Data for processing:
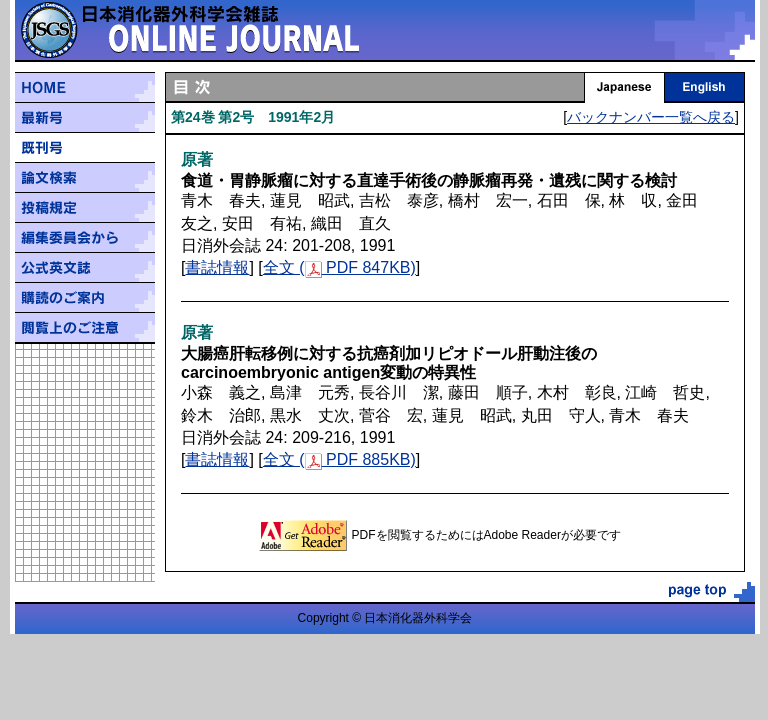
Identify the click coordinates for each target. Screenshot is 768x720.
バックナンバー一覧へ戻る (651, 117)
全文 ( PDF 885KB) (339, 459)
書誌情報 (217, 267)
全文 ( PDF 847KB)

Task details: Would you output each entry exactly and leave the pictures behind?

Expected answer:
Identify the click coordinates for each target. Screenshot is 768x720.
バックナンバー一覧へ戻る (651, 117)
全文 ( PDF 885KB) (339, 459)
書誌情報 (217, 267)
全文 ( PDF 847KB)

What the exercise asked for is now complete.